Wat is neuro-endocrinologie?
Neuroendocrinologie omvat het bestuderen van de manier waarop het zenuwstelsel reageert op het hormoon of het endocriene systeem. Eén doel is om manieren te vinden om ziekten te behandelen die verband houden met deze interactie. Een ander doel is manieren te vinden om deze interactie bij mensen en andere dieren beter te reguleren.
Voordat neuro-endocrinologie zich ontwikkelde, werden het zenuwstelsel en het endocriene stelsel als volledig gescheiden beschouwd. Het zenuwstelsel gebruikt zenuwen om informatie door het lichaam te dragen en voert met name instructies van de hersenen naar spieren. Het endocriene systeem voert informatie voornamelijk via het bloedsysteem. Het gebruikt hormonen om activiteit zoals groei, puberteit en metabolisme te beheersen.
Met het zenuwstelsel dat bijna onmiddellijk instructies doorgeeft en het endocriene systeem werkt door middel van langzame, geleidelijke afgifte van hormonen, werden de twee systemen historisch gezien als niet-gerelateerd. De katalysator voor neuro-endocrinologie om een vaststaand onderwerp te worden, was het besef dat de manier waarop de hypofyse hormonen afgeeft, wordt geregeld door de hypothalamus. Dit betekende dat er een verband moest zijn tussen het zenuwstelsel en het endocriene systeem.
De fysieke link tussen de twee systemen ligt tussen de hypothalamus en de hypofyse. Het eerste is een klein deel van de hersenen dat deel uitmaakt van het zenuwstelsel. De laatste is een klier die zich onderaan de hersenen bevindt en maakt deel uit van het endocriene systeem. De twee zijn verbonden via een systeem van bloedvaten dat bekend staat als het hypophyseal portaalsysteem.
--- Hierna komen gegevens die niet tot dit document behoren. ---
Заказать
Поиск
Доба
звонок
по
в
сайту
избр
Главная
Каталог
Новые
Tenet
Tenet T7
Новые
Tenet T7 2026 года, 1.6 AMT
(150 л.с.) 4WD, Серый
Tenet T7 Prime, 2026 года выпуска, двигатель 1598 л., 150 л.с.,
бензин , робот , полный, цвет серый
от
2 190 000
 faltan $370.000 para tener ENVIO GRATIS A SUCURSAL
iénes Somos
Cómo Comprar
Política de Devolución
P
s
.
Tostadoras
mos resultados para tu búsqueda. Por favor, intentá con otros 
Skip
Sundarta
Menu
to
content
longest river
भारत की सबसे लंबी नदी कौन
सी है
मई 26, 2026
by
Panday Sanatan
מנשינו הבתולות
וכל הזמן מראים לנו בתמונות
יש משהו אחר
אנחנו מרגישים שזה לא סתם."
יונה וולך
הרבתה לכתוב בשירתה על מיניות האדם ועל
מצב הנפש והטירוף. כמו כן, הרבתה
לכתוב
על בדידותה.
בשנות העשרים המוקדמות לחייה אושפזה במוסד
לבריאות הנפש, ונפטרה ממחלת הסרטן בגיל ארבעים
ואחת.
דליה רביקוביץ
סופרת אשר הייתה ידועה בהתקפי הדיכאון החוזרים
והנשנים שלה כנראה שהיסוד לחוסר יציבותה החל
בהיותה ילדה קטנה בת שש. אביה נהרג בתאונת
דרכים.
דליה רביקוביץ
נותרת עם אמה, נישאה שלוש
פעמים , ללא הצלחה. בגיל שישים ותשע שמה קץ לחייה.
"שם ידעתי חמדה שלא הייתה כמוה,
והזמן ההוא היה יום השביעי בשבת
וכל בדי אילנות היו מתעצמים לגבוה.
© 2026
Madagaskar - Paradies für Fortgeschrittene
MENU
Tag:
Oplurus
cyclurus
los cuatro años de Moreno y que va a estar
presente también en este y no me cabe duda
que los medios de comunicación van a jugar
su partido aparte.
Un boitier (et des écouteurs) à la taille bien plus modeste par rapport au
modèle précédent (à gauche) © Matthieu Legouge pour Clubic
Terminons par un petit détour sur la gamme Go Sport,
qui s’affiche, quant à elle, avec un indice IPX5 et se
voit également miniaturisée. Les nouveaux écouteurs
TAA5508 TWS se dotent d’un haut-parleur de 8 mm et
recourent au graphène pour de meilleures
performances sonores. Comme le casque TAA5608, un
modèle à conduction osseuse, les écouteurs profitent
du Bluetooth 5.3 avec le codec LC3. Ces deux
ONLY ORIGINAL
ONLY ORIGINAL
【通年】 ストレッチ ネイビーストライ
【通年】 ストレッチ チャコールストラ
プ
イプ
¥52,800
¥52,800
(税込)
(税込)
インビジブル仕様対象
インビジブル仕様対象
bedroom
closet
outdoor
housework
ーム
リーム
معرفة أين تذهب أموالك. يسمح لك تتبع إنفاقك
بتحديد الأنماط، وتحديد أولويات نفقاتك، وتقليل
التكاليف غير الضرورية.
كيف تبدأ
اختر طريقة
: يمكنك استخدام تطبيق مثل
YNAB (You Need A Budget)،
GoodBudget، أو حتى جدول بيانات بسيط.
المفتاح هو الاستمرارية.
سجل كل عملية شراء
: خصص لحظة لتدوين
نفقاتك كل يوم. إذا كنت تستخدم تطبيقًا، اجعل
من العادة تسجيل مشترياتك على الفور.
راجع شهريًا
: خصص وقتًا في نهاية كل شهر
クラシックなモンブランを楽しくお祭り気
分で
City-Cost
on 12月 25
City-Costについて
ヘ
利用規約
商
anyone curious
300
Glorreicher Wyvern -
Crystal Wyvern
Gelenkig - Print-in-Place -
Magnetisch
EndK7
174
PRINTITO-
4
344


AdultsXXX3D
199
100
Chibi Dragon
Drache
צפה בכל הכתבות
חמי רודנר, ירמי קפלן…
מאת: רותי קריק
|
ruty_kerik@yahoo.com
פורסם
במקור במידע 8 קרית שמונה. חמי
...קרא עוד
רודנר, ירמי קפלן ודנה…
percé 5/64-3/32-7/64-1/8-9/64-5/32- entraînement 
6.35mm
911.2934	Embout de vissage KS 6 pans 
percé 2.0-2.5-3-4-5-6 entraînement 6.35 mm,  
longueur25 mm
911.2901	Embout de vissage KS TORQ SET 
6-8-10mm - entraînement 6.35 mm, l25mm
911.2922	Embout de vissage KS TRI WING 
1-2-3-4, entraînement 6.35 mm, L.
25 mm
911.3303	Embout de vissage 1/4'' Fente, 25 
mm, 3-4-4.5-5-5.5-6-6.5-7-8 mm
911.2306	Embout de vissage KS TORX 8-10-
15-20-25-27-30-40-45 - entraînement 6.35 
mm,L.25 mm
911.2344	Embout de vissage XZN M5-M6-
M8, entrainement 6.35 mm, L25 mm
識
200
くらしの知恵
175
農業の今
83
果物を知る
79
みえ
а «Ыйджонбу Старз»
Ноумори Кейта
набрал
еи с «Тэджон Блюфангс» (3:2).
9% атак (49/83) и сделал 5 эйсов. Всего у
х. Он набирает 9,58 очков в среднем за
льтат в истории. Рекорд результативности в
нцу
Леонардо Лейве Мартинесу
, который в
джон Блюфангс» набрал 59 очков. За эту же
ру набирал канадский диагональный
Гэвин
De belangrijkste ontdekking van neuro-endocrinologie is dat sommige hormonen worden geproduceerd door de hypothalamus zelf in plaats van afkomstig uit klieren zoals de hypofyse. Deze ontdekking stelde wetenschappers in staat om verschillende verklaringen te onderzoeken voor hoe de hersenen activiteit zoals groei reguleren. Het betekende ook dat ze medicijnen konden ontwikkelen die beter waren gericht op het herstellen of stimuleren van de productie van deze hormonen.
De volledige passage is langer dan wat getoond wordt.